Former FUMC Daycare Director Takes Stand In Child Abuse Trial

On late Wednesday evening, the Commonwealth finally rested in its case against First United Methodist Church’s former pastor Paige Williams and day care director Abby Leach — allowing for defense to call its first witnesses to the stand Thursday morning, regarding the potential “breaching” of duties revolving around eight children within the nursery.

Among them was Leach herself, who spent more than two hours in examination and cross detailing her day-to-day efforts within the daycare, her rise in employment from teacher to interim director to the main position, and the problems that eventually arrived within the premises.

Special Prosecutor Blake Chambers closed tightly, noting that Leach had hired Courtney McCombs in October of 2018 — having had her sign the mandatory child abuse reporting affidavit upon her employment.

It’s a document, Chambers noted, that Leach had to sign when she was first hired in 2011, and that over time through winter 2018 and spring 2019, there was ample time to notify parents, church leaders, or anyone, about Simpson’s repeated behaviors.

Furthermore, Chambers was able to draw out the fact that Leach never truly approached Simpson about her reported behaviors.

Leach resigned in early 2019, telling her defense attorney David Bundrick that she “didn’t feel like things” were being told to her, and that there were “secrets” being withheld. She also said she didn’t “want to be there anymore.”

Also in testimony with Bundrick, Leach noted plenty about her time with the day care, which spanned nearly a decade:

— Having been trained under former director Elaine Blake, she learned how to work through a long waiting list, the state portal and child care assistance, as well as employee hiring, background checks, fingerprinting and general clerical needs. She said she was “briefly” trained on a camera system, one that was much more updated later in her tenure.

— She said there were “complaints everyday about someone or something,” that the day care was often “gossipy,” and that many days, it was just “women being women.” She said she could have spent entire days working through these types of issues.

— She said she often made grocery and Sam’s Club runs, and that per regulations and “Safe Sanctuary” guidelines, they tried to have as much coverage as possible in the rooms, only to sometimes have multiple call-ins and absences in the workforce.

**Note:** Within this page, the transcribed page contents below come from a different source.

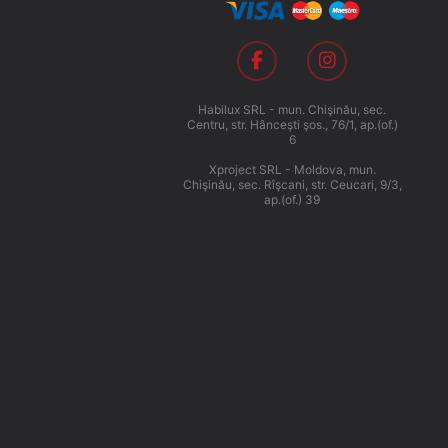
Habilux SRL - mun. Chişinău, sec.
Centru, str. Hânceşti şos., 76/1, ap.(of.)
6
Xproject SRL - Moldova, mun.
Chişinău, sec. Rîşcani, str. Ceucari, 9/3,
ap.(of.) 39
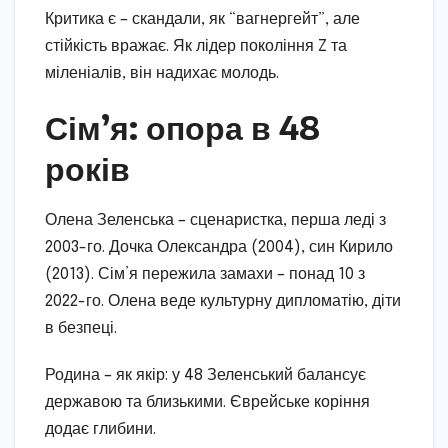
Критика є – скандали, як “вагнергейт”, але
стійкість вражає. Як лідер покоління Z та
міленіалів, він надихає молодь.
Сім’я: опора в 48
років
Олена Зеленська – сценаристка, перша леді з
2003-го. Дочка Олександра (2004), син Кирило
(2013). Сім’я пережила замахи – понад 10 з
2022-го. Олена веде культурну дипломатію, діти
в безпеці.
Родина – як якір: у 48 Зеленський балансує
державою та близькими. Єврейське коріння
додає глибини.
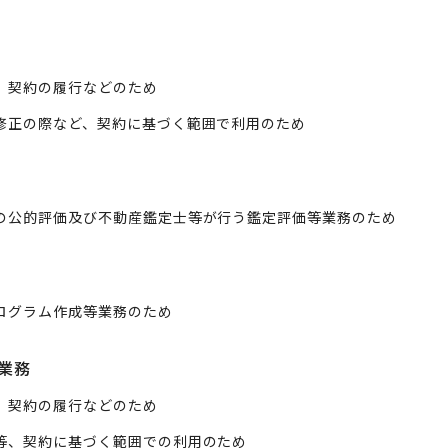
、契約の履行などのため
修正の際など、契約に基づく範囲で利用のため
の公的評価及び不動産鑑定士等が行う鑑定評価等業務のため
ログラム作成等業務のため
業務
、契約の履行などのため
等、契約に基づく範囲での利用のため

— At one point, while interim, Leach said a worker had missed 31 days in a single year, and she wanted to address that concern. That person, Leach said, was still employed in the day care when she resigned in spring 2019, and that she’d been “shot down” by this day care committee to remove them from employment.

— A series of August, September and October 2018 meetings eventually led to repeated “slight” concerns from co-workers to both Leach and Williams, which culminated into Christmas 2018. In a July 2018 meeting between Leach and Williams, Leach said discussions took place surrounding concerns of Simpson’s behaviors, which were becoming more reported. Leach testified that Simpson wasn’t “very well liked,” and that anyone working alongside her observed “her way, or the highway” behavior.

— Leach also said staffing the day care “wasn’t easy,” because it was a part-time, low-paying job, and that she usually only needed part-time support to keep the daycare effective.

— In that September 2018 meeting between Leach, Williams, Will Campbell and Johnnie Shaver, the one that eventually brought in Audra Humphries White and others for concerns, Leach said she thought she was “about to get fired.”

— In Christmas 2018, Leach said she missed a considerable amount of time because of her husband, Blake, who had an unfortunate and grievous health matter going into Christmas Day. It required hospitalization due to seizure concerns, and in the next few weeks, she maintained a number of duties with her husband and child. Before Leach took the stand, her husband testified to his health. Also during this time, she was assisting an unnamed employee escape eviction.

McCombs testified Wednesday, “What was I supposed to do, beat up Allison?” Bundrick asked Leach what she thought of that. Leach responded: “I wouldn’t have had a problem with it.”

Leach also told Bundrick “she didn’t know why” she didn’t report to proper authorities as time wore on, but she “would’ve done everything differently” in retrospect.

Going into the lunch hour, Deatherage had former FUMC’s Jeff Calhoun on the stand — essentially breaking down, in extreme detail, the ordnance of Kentucky’s Methodist Church, and how pastoral roles are mostly spent in church-like efforts.

The trial will continue well into Thursday, with Friday primed to be the longest day of the week.